Not a week ago were my students insistently asking me everything I knew about the role of the evil eye in Greek Orthodox culture. I am now in the happy position of being myself able to learn more about this, and refer them to learn more from a forthcoming book: Orthodox Christianity, New Age Spirituality and Vernacular Religion: The Evil Eye in Greece by Eugenia Roussou (Bloomsbury, October 2022), 216pp.
About this book the publisher tells us this:
This anthropological work thoroughly illustrates the novel synthesis of Christian religion and New Age spirituality in Greece. It challenges the single-faith approach that traditionally ties southern European countries to Christianity and focuses on how processes of globalization influence and transform vernacular religiosity.
Based on long-term anthropological fieldwork in Greece, this book demonstrates how the popular belief in the 'evil eye' produces a creative affinity between religion and spirituality in everyday practice. The author analyses a variety of significant research themes, including lived and vernacular religion, alternative spirituality and healing, ritual performance and religious material culture.

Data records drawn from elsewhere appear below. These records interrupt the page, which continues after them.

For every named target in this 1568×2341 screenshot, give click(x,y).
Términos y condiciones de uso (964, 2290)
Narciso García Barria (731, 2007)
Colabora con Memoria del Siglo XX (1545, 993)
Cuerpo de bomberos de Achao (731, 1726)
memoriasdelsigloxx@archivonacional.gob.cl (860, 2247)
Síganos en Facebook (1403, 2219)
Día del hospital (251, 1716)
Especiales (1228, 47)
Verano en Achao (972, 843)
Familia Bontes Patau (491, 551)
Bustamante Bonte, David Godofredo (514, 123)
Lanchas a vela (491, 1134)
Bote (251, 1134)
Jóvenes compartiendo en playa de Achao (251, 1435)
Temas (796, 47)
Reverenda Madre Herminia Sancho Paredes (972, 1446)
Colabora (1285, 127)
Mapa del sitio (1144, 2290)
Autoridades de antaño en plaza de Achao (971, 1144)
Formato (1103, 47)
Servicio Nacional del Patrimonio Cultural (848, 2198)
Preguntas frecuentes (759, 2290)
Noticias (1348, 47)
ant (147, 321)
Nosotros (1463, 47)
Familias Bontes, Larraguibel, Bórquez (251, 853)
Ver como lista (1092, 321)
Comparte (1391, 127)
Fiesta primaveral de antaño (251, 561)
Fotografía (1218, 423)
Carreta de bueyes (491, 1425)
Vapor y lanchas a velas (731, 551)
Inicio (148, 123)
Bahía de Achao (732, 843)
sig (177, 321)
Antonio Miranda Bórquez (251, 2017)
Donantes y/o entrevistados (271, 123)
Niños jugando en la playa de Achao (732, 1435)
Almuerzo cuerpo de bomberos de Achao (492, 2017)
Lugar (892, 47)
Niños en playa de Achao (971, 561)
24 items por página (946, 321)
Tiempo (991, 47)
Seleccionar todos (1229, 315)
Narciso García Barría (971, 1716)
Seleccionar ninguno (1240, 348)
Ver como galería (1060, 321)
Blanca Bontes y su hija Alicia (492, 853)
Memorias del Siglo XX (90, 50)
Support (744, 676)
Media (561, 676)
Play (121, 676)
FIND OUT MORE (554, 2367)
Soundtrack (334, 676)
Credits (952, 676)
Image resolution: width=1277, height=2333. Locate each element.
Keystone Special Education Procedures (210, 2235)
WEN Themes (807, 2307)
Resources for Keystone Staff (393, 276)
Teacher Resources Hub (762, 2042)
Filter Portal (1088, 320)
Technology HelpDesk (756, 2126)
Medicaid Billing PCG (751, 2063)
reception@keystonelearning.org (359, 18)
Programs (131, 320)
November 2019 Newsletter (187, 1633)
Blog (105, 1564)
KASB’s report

The book offers an innovative social scientific interpretation of contemporary religiosity, while engaging with a multiplicity of theoretical, analytic and empirical directions. It contributes to current key debates in social sciences with regard to globalization and secularization, religious pluralism, contemporary spirituality and the New Age movement, gender, power and the body, health, illness and alternative therapeutic systems, senses, perception and the supernatural, the spiritual marketplace, creativity and the individualization of religion in a multicultural world.